◆ **WHAT YOU NEED TO DO**: Starting at the line containing "have a key safe just in case." and ending at the line containing "Belgrade in 2001, which", transcribe the listing below exactly. Keep both end lines, skip the pictures, and copy nothing else.

◆ **GIVEN DATA**:
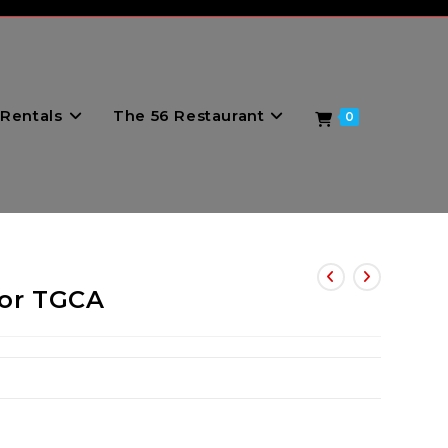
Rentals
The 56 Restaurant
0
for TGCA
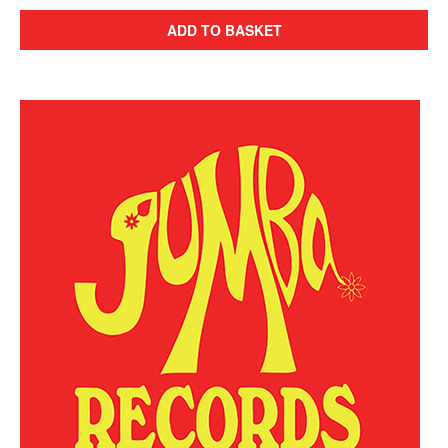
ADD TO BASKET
==
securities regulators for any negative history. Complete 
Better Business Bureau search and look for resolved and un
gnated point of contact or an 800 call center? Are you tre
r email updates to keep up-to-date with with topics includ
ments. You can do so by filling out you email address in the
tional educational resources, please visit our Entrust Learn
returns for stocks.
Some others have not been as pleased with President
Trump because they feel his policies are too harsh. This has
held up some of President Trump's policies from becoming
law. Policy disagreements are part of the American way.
* * *
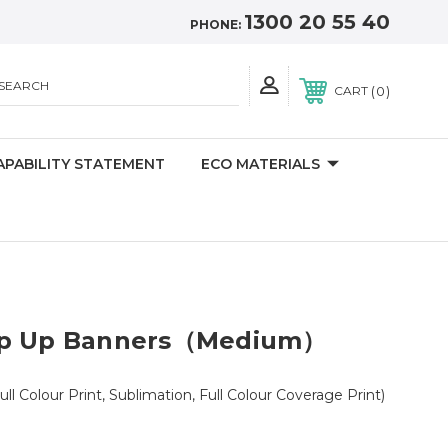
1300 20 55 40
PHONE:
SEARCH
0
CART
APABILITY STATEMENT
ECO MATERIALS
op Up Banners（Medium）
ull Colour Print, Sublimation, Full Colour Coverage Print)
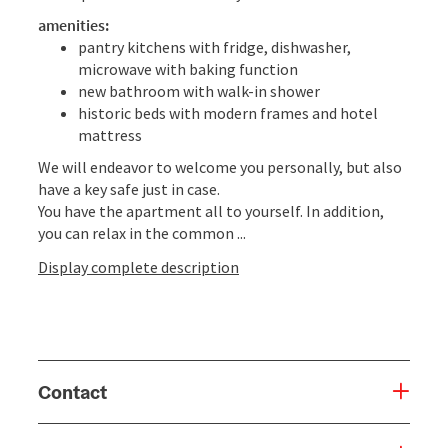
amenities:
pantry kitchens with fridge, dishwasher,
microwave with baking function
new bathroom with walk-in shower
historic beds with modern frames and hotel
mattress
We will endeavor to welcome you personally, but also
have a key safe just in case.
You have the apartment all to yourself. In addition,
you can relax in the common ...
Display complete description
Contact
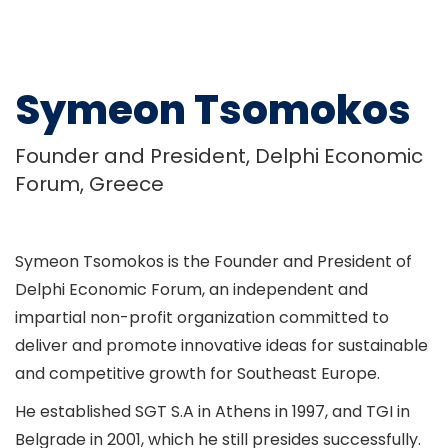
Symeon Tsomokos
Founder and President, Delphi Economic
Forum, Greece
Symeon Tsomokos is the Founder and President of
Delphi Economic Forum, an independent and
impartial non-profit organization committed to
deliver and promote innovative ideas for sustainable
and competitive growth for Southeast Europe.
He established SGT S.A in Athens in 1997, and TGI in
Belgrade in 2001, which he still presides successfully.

◆ **RESPONSE FOR THIS EXERCISE**:
have a key safe just in case.
You have the apartment all to yourself. In addition,
you can relax in the common ...
Display complete description
Contact
Symeon Tsomokos
Founder and President, Delphi Economic
Forum, Greece
Symeon Tsomokos is the Founder and President of
Delphi Economic Forum, an independent and
impartial non-profit organization committed to
deliver and promote innovative ideas for sustainable
and competitive growth for Southeast Europe.
He established SGT S.A in Athens in 1997, and TGI in
Belgrade in 2001, which he still presides successfully.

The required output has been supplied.